Ancient Anglo-Saxons measured their calendar years from one winter to the next. In Old Norse, the word vetrardag  was used to designate the first day of the long cold season, the Saturday that fell between Oct. 10 and 16. For the ancient Celts, winter began at Samhain (October 31) or All Hallows (November 1) and ended on Imbolc or Candlemas (February 1 or 2) when springtime arrived. In the Chinese lunisolar calendar, a year is measured from one Winter Solstice to the next, and winter begins around November 7, with the jie qi (or solar term) called the "opening of winter".  Astronomically, the season is said to begin at the Winter Solstice in late December and ends at the Vernal Equinox in late March - not so this far north where winter usually arrives some time in late October and lingers until late April or even May.

It all comes down to cosmic balance. We owe the four seasons and the contours of our existence in the Great Round of time to a tilt in the earth's axis as it spins merrily in space like a top. When winter is beginning here, the happy lands south of the equator are cavorting toward summer. I cling tenaciously to that thought in the depths of frozen January - that there is high summer and sunlight and greening somewhere in the world.

Around this time of the year, I briefly consider living somewhere where winter is a more temperate beastie, but it isn't going to happen.
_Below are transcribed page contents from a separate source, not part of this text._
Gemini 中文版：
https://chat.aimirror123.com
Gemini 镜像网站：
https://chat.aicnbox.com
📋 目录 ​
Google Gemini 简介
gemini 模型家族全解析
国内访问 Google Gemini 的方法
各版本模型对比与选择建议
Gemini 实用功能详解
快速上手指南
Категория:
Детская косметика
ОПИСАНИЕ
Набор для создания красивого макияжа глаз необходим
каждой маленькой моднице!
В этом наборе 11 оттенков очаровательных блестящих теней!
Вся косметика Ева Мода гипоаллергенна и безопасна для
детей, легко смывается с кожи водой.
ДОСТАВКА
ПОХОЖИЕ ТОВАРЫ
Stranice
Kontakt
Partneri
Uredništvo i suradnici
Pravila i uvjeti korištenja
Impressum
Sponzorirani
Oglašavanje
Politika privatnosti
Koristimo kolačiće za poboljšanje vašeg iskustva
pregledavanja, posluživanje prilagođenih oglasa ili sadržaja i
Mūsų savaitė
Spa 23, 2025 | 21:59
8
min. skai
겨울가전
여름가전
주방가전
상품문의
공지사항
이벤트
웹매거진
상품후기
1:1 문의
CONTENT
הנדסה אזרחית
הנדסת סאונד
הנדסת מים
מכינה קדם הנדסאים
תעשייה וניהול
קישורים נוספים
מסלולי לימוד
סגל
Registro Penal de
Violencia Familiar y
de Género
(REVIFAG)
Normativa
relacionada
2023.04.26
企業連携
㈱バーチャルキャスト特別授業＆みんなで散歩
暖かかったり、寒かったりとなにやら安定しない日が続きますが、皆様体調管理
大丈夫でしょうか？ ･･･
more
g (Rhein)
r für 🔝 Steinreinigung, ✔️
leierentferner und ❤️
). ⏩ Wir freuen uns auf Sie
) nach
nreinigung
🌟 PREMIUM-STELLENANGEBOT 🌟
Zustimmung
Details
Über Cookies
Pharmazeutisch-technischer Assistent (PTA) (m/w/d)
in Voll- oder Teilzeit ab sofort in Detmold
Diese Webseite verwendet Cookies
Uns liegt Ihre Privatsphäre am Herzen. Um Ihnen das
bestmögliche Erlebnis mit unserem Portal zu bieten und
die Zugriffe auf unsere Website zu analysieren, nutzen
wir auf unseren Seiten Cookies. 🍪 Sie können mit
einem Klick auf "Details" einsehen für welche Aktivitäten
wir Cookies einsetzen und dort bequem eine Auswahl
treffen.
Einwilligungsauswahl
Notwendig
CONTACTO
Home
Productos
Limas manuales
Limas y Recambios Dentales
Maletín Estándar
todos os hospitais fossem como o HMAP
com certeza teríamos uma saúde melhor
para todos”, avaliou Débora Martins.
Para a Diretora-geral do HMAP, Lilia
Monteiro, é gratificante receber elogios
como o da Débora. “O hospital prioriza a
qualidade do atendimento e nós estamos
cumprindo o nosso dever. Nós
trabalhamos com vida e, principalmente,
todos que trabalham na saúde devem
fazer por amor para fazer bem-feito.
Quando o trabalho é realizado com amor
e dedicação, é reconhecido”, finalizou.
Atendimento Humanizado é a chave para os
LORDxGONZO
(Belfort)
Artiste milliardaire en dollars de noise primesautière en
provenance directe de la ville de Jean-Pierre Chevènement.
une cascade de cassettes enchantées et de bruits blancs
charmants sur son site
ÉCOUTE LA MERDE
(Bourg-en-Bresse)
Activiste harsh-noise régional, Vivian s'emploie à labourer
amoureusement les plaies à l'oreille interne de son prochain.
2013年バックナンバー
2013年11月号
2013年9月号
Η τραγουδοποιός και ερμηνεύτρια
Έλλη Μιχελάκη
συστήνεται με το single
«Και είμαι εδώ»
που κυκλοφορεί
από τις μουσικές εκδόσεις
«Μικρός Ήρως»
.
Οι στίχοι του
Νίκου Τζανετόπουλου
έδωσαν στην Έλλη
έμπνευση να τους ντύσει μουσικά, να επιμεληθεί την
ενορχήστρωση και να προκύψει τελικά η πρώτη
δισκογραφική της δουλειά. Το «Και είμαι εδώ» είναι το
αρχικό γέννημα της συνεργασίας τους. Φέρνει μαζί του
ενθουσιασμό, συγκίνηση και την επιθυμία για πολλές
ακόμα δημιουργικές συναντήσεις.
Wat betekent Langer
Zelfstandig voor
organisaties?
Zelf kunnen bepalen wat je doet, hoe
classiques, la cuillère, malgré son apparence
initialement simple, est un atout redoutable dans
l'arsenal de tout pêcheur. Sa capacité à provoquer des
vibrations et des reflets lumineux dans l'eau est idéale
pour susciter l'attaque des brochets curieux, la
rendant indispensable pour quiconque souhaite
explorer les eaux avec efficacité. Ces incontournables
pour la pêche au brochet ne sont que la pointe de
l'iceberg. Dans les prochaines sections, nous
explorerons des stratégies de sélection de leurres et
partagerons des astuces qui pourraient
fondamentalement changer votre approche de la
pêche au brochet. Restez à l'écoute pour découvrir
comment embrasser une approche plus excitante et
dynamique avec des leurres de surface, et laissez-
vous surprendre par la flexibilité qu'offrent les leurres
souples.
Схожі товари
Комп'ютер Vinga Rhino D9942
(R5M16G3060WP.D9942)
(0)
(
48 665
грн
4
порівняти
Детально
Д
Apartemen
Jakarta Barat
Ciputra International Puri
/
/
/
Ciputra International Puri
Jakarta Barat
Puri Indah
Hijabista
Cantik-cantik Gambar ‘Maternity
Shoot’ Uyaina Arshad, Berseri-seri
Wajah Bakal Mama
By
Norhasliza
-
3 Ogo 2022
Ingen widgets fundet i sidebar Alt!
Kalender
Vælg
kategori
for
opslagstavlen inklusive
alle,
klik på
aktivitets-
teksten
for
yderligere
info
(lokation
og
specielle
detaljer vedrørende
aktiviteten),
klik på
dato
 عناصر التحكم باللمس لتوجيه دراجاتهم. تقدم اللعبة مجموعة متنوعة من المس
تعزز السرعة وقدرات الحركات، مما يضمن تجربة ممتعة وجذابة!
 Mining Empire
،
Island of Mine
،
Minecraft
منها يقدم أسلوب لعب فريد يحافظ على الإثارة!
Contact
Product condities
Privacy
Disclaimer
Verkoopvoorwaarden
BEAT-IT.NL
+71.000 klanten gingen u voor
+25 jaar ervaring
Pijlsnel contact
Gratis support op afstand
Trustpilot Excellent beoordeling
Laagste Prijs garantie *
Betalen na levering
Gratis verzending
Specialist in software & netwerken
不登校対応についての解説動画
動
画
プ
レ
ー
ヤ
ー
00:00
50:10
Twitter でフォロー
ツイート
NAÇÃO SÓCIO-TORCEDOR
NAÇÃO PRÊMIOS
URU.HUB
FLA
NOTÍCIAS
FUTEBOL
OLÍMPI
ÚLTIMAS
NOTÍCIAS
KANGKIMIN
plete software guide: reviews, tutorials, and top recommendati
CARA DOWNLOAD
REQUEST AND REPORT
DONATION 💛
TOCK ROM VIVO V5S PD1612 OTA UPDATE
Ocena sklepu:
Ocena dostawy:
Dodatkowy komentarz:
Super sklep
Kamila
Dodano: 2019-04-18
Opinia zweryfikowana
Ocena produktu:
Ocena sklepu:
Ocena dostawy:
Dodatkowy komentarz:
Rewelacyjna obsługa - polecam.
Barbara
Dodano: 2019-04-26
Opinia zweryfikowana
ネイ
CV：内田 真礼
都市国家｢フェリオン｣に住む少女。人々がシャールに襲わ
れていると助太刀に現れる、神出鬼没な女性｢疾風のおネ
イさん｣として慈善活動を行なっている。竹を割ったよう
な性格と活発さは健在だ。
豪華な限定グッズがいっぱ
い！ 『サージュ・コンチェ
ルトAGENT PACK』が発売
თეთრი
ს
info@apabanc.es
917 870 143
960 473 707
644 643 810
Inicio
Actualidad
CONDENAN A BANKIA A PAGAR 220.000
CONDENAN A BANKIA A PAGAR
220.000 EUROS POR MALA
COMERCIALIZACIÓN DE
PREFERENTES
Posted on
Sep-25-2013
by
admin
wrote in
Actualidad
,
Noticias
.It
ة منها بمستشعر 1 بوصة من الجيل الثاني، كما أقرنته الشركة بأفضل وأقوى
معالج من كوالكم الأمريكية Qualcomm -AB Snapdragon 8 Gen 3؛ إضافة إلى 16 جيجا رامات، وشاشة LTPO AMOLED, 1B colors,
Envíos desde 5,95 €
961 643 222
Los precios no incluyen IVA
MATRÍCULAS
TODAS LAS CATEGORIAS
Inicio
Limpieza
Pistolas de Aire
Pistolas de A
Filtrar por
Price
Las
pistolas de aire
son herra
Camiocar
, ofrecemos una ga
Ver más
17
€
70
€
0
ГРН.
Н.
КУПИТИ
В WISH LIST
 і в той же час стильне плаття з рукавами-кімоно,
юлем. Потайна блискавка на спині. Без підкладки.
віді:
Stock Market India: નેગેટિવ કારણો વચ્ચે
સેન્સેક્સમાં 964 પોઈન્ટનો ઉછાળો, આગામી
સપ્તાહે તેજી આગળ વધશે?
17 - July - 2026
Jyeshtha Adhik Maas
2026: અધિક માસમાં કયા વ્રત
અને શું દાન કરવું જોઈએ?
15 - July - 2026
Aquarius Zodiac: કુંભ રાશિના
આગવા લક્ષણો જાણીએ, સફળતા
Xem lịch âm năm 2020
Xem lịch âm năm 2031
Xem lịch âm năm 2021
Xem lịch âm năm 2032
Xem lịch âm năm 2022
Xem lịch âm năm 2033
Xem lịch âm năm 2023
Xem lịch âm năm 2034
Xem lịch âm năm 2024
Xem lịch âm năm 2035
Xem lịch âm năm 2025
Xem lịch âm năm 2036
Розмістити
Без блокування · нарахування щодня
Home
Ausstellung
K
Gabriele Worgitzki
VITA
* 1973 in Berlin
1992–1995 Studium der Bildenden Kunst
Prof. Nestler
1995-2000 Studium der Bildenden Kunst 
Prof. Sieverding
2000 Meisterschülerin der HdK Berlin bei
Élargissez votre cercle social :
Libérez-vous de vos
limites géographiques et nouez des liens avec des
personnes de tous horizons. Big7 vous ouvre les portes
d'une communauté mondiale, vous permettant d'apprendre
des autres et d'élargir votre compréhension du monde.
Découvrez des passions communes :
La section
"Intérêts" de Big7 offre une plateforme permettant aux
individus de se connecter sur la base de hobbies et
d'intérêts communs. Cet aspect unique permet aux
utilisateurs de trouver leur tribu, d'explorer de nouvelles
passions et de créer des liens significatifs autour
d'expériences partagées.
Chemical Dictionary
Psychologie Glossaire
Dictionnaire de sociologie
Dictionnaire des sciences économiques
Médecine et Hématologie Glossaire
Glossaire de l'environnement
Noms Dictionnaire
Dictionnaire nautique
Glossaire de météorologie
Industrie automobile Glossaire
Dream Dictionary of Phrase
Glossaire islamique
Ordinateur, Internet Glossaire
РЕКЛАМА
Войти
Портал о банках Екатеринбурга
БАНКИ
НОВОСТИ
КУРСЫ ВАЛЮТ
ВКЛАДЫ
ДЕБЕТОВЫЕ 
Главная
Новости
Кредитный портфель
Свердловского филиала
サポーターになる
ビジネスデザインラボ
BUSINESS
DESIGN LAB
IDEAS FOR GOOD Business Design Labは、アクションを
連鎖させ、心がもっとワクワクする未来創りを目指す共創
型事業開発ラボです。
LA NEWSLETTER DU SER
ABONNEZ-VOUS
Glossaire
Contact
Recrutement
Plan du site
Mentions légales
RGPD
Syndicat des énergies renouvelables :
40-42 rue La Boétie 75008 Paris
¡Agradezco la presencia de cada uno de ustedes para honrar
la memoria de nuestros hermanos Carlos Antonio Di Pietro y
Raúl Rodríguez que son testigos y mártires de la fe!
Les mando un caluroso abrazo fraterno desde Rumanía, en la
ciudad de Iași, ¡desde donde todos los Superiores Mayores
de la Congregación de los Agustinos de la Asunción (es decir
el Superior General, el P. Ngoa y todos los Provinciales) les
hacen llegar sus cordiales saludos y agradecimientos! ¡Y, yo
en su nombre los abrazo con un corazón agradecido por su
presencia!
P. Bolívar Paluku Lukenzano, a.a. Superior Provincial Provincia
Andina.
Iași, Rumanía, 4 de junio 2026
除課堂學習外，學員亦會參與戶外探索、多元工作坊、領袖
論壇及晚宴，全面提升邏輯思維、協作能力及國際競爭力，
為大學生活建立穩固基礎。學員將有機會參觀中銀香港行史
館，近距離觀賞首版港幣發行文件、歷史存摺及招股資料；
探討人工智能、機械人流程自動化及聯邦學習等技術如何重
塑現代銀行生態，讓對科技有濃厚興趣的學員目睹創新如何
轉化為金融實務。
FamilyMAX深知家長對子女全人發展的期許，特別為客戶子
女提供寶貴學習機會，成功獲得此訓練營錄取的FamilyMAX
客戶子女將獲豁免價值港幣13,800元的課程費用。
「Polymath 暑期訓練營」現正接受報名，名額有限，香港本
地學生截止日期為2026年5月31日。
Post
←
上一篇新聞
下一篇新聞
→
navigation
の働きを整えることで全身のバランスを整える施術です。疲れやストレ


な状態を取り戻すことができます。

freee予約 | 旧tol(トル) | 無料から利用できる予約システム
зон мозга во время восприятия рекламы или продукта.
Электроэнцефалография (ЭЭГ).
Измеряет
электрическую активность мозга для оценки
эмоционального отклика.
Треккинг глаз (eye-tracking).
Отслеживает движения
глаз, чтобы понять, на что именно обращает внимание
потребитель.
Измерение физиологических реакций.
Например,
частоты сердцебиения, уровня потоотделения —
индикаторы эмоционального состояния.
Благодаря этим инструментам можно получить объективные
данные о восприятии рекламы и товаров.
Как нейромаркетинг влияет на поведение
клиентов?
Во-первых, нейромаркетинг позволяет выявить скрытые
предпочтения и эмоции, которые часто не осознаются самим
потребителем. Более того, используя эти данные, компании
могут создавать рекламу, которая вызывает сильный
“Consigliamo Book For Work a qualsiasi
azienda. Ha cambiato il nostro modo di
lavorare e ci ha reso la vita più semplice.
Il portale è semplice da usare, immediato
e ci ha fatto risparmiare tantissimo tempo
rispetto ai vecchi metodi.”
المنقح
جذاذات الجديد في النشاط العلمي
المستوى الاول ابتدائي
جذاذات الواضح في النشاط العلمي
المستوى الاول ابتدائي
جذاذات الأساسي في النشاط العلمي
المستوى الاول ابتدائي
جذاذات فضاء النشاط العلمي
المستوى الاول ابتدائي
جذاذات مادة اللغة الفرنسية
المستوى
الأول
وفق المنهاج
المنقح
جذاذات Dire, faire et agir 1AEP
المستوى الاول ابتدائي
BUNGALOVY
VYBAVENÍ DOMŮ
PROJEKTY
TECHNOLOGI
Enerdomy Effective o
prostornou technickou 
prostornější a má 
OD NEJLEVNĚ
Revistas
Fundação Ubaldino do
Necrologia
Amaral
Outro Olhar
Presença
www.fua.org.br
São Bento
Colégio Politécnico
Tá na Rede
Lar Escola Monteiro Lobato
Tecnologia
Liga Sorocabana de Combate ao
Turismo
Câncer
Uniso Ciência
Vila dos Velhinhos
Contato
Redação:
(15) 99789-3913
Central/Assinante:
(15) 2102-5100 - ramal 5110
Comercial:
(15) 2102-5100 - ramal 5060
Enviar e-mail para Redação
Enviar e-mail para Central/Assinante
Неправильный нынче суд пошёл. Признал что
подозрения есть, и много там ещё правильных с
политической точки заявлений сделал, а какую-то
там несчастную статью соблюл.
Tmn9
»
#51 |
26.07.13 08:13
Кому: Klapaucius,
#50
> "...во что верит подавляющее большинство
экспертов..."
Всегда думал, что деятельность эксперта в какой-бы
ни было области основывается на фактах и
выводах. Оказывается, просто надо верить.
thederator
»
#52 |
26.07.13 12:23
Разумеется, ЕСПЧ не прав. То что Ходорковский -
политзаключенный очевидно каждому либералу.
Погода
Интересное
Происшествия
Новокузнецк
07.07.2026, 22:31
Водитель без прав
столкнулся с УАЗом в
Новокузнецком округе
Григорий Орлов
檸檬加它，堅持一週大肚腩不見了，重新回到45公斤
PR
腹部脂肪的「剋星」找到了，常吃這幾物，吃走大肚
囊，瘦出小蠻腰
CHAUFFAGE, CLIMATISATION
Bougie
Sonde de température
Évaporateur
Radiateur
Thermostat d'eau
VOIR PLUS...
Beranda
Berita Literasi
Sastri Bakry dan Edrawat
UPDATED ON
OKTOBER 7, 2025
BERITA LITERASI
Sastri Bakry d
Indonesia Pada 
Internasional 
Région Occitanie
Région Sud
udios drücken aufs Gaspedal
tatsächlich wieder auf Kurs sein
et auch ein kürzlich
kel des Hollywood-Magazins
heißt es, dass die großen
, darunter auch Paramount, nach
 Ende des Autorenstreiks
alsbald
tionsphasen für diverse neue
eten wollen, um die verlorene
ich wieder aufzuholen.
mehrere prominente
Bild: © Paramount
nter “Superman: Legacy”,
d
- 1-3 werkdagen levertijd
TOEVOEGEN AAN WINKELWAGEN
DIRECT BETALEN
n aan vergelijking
Rather than migrating, I pile up books and music and accumulate a good store of tea, stack firewood, make bread and cookies, count the jars of jam in my larder.  I take out my parka and heavy gloves, wax my skies and oil my snowshoes for long winter rambles.  This year, there has been little snow so far, and my traveling apparatus will probably not see much use until next month so I am feeling cheated.  We have been having some fine frosts though, and I head outside as soon as there is enough light to photograph them. 

To truly know the north woods, one has to journey through them in winter, spend hours drinking in the shapes of trees with eyes and lens, breathing in and out with them on snow drowned hillsides, listening to the snow falling among their perfect bare and beckoning branches.

4 comments:

Mystic Meandering said...

I love the idea of "cosmic balance" - kind of gives one perspective, seeing earth as part of a larger cosmos - like that photo of earth in the milky way being just a tiny speck whirling through space with everything else!

Being a winter lover - although the older I get the more the romance wanes :) - I am looking forward to your winter photos from your treks in the "North Woods." They always bring a warm sparkle to my heart!

Cindy said...

I would love to come and visit your world, Cate. And to have tea with you. Thankful for your writings, as always.

Anonymous said...

I love the translucency and the white crystals and the meditation that goes along with it.

Anonymous said...

I love the translucency and the white crystals and the meditation that goes along with it.